Nvidia's Alpamayo 2 Super triples its predecessor's parameter count to 32 billion, bringing reasoning-based decision-making to level 4 autonomous driving.
Nvidia's new open-source Alpamayo 2 Super model brings reasoning-based decision-making to autonomous vehicles at 32 billion parameters, three times the scale of its predecessor, threatening in-house approaches from Tesla and Waymo.

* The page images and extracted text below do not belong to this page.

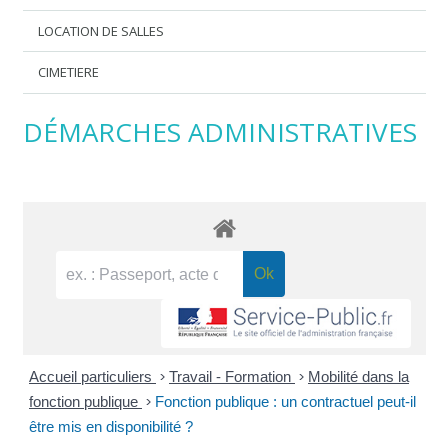
LOCATION DE SALLES
CIMETIERE
DÉMARCHES ADMINISTRATIVES
Accueil particuliers
>
Travail - Formation
>
Mobilité dans la
fonction publique
>
Fonction publique : un contractuel peut-il
être mis en disponibilité ?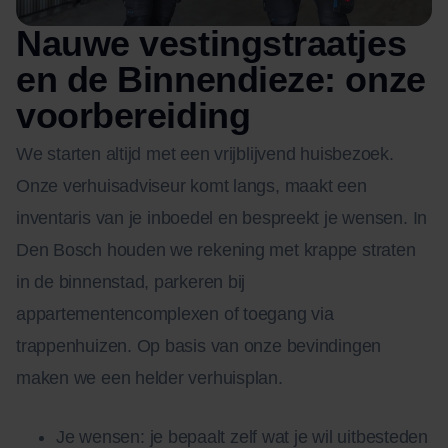
Nauwe vestingstraatjes
en de Binnendieze: onze
voorbereiding
We starten altijd met een vrijblijvend huisbezoek.
Onze verhuisadviseur komt langs, maakt een
inventaris van je inboedel en bespreekt je wensen. In
Den Bosch houden we rekening met krappe straten
in de binnenstad, parkeren bij
appartementencomplexen of toegang via
trappenhuizen. Op basis van onze bevindingen
maken we een helder verhuisplan.
Je wensen: je bepaalt zelf wat je wil uitbesteden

"Alpamayo is the moment cars begin to safely reason, not just drive," Jensen Huang, founder and chief executive officer of Nvidia, said at GTC Taipei.
The model expands from front-facing cameras to 360-degree surround perception and introduces Meta-Actions — high-level driving decisions such as yield, lane change and stop — alongside trajectory outputs. It also adds reasoning auto-labeling with 2D grounding that compresses annotation cycles from months to days, according to Nvidia.
Nvidia shares closed at $211.26 on May 30, down 1.45%, with volume of 265 million shares exceeding the 20-day average of 166 million by 59%. The stock has gained about 12.6% year to date, trading above its 200-day moving average of $187.65.
Alpamayo 2 Super Specs Close the Reasoning Gap
Built on Nvidia's Cosmos world foundation models, Alpamayo 2 Super is designed as a teacher model that can be distilled into compact versions running on the Nvidia DRIVE AGX Thor platform inside the vehicle. The 32-billion-parameter model improves chain-of-causation traces and trajectory quality in long-tail scenarios where traditional imitation-learning systems fail, the company said.
The Alpamayo family now spans from 10 billion to 32 billion parameters, with the new model supporting multitask capabilities including reasoning, auto-labeling, scene understanding, model critiquing and knowledge distillation. Alpamayo won the COMPUTEX Best Choice Award in the Vehicle Technology and Smart Cockpit category.
Alongside the model, Nvidia introduced AlpaGym, an open-source closed-loop reinforcement learning framework that runs models through continuous decision cycles in the AlpaSim simulator. Unlike open-loop training, which evaluates models against recorded data, AlpaGym exposes compounding errors by letting every braking, steering and navigation choice affect the environment. The company also released OmniDreams, a generative world model for photorealistic scenario generation, and the CoC Auto-Labeling Pipeline, which generates causal labels from raw driving clips without human annotation.
What This Means for the Robotaxi Race
The launch positions Nvidia as the primary AI infrastructure provider for the autonomous driving industry, competing directly with vertically integrated solutions from Tesla and Waymo. By releasing the model as open source on GitHub and Hugging Face this summer, Nvidia is betting that the broader developer ecosystem will adopt its stack rather than build proprietary systems from scratch.
For investors, the question is whether developer downloads translate into hardware revenue. Nvidia's automotive segment has historically been a small contributor relative to its data center business, but the Alpamayo platform's nearly 400,000 downloads since launch suggest growing traction. Each deployment requires Nvidia's DRIVE AGX Thor compute platform, creating a recurring hardware pull-through that could expand the company's total addressable market beyond its core data center and gaming businesses.
Alpamayo 2 Super is expected to be available this summer for inference code on GitHub and model weights on Hugging Face.
This article is for informational purposes only and does not constitute investment advice.